▸ **Required work**
Beginning with the line containing "work that has" and ending with the last line, repeat the records exactly.

---------- Listed entries

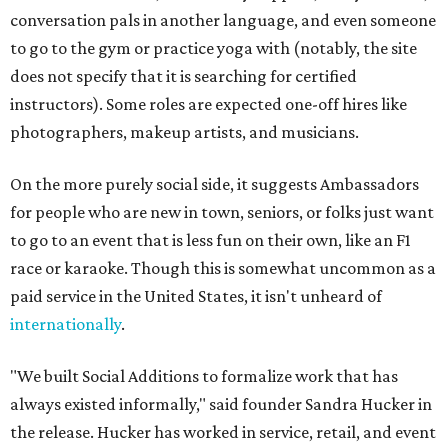
conversation pals in another language, and even someone
to go to the gym or practice yoga with (notably, the site
does not specify that it is searching for certified
instructors). Some roles are expected one-off hires like
photographers, makeup artists, and musicians.
On the more purely social side, it suggests Ambassadors
for people who are new in town, seniors, or folks just want
to go to an event that is less fun on their own, like an F1
race or karaoke. Though this is somewhat uncommon as a
paid service in the United States, it isn't unheard of
internationally
.
"We built Social Additions to formalize work that has
always existed informally," said founder Sandra Hucker in
the release. Hucker has worked in service, retail, and event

--------------------

▸ **Answer box**
"We built Social Additions to formalize work that has
always existed informally," said founder Sandra Hucker in
the release. Hucker has worked in service, retail, and event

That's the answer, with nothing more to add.